Their interest in Irena Sendler continued. Where is she buried, they wondered and found she was still alive. They wrote to her, through a Polish interpreter college student and exchanged letters. Their requests to perform the play poured into the school and, one night in Kansas City, a well-heeled businessman was so moved that in less than 24 hours he’d leaned on his buddies and  arranged an all-expenses paid trip to Warsaw.

The Uniontown girls and Mr. Conrad were treated like royalty. In turn, they delighted in the 4-foot-11 Irena. They performed their play for government officials and the international press responded in kind. After the magnificent story had been repressed for 60 years, Irena Sendler was awarded Poland’s highest honor, the Order of the White Eagle. Movies had been made, documentaries shown.
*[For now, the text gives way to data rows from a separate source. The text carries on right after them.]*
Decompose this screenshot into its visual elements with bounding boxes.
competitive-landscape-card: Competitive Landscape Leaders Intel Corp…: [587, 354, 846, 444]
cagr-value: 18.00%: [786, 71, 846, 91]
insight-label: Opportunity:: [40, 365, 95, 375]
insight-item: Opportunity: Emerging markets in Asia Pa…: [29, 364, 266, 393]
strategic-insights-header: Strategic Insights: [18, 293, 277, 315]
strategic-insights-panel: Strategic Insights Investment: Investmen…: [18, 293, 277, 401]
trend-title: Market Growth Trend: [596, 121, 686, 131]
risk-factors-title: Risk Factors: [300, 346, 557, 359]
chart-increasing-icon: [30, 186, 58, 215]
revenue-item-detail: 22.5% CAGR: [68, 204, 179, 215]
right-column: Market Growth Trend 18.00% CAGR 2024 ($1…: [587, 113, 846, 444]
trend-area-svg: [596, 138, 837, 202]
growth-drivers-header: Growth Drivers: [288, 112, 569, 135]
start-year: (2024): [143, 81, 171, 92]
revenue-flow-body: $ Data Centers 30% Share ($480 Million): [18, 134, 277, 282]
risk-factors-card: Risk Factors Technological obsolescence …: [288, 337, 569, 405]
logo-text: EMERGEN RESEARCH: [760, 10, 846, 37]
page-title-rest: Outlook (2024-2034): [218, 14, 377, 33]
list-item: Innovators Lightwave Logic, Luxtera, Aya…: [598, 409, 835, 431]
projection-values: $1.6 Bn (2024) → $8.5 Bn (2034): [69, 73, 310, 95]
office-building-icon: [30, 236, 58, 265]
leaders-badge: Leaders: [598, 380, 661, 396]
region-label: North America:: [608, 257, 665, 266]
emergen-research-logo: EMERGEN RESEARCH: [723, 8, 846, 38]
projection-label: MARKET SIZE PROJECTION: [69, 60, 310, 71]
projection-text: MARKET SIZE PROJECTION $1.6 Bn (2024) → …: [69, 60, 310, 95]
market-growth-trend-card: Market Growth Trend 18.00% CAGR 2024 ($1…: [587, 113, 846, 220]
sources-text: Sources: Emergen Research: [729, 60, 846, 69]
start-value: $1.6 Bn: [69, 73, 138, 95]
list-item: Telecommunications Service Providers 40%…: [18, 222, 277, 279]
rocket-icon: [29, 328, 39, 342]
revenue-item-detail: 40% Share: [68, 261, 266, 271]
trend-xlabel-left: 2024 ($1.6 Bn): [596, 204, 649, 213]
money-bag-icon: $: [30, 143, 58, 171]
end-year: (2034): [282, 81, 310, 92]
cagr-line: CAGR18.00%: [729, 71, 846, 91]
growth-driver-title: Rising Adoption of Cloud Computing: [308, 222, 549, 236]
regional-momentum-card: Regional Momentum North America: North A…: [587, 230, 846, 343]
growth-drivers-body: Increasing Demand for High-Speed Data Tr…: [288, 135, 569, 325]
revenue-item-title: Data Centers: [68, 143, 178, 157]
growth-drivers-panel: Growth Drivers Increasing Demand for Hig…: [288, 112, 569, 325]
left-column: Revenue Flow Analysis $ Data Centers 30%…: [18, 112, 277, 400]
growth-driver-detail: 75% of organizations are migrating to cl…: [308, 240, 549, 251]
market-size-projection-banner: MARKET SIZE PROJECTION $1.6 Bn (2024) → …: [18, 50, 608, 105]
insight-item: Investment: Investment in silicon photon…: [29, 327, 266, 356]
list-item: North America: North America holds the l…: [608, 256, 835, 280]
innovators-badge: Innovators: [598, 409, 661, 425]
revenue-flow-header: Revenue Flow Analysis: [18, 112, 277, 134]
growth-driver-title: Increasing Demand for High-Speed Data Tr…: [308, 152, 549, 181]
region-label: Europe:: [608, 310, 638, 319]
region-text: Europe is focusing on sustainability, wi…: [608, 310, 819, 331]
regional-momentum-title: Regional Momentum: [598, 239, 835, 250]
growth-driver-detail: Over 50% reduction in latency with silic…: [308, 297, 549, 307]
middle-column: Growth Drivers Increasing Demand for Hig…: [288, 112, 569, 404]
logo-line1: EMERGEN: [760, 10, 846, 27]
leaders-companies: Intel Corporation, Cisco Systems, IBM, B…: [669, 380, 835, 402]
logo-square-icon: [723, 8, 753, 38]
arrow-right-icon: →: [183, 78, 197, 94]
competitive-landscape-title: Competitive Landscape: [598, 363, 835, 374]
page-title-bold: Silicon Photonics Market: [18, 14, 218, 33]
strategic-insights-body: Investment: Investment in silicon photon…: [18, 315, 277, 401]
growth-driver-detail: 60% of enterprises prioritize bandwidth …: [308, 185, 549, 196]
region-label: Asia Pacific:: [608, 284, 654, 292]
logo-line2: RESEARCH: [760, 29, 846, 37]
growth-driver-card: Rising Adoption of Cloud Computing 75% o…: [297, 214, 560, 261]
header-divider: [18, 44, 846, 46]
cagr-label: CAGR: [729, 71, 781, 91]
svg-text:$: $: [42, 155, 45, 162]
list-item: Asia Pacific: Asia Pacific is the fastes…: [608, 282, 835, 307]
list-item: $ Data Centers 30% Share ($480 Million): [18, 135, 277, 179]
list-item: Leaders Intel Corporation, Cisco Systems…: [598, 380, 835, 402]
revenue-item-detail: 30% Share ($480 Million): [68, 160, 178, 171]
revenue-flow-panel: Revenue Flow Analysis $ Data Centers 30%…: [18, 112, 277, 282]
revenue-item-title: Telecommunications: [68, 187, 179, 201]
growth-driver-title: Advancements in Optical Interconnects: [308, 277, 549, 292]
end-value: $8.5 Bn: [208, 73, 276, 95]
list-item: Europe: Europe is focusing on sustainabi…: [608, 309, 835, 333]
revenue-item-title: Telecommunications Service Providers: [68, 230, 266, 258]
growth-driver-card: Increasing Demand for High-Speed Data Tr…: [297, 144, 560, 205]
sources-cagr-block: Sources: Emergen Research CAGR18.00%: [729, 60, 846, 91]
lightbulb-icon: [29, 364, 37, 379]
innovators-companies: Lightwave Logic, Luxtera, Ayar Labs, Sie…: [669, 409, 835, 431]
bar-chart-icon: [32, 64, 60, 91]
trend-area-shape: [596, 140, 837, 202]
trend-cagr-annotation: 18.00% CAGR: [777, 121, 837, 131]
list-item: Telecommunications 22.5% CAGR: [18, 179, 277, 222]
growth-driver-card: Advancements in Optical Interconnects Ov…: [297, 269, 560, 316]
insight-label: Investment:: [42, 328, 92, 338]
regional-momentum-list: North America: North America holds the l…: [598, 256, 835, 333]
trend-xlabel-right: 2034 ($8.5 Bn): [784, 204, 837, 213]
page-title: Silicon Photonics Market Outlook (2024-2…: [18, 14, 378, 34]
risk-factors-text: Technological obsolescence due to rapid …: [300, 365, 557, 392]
In 2007 Irena was a finalist for the Nobel Prize (you’ll remember Albert Gore won instead.)

In Poland the insanity of the Holocaust came out of the closet. The underground Zegota was no longer secret and was now a huge source of Polish pride. Schools around the country are named for Sendler and, of course, Irena now had “daughters” in Iowa. “I cannot find the words to thank you, for my own country, and the world, to know the bravery of the rescuers. Before the day you had written ‘Life in a Jar,’ the world did not know our story … your performance and work is continuing the effort I started over 50 years ago.”

On May 12, 2008, Irena Sendler died at the age of 94. She was buried in the Powazki cemetery in Warsaw that is tightly reserved for Poland’s greatest leaders. Frederick Chopin’s mother and father are there, along with other nobility, but – to this day – the grave site with the most candles, by far, is that of Irena Sendler.

Five days before she died, her final words to the girls in Uniontown were: “You have changed Poland, you have changed the United States, you have changed the world. I love you very, very much.”

That page in U.S. News and World Report, torn from the magazine four years before Mr. Conrad gave it to his students, didn’t contain a “typo.” Instead it helped the most unlikely girls you ever saw change the world.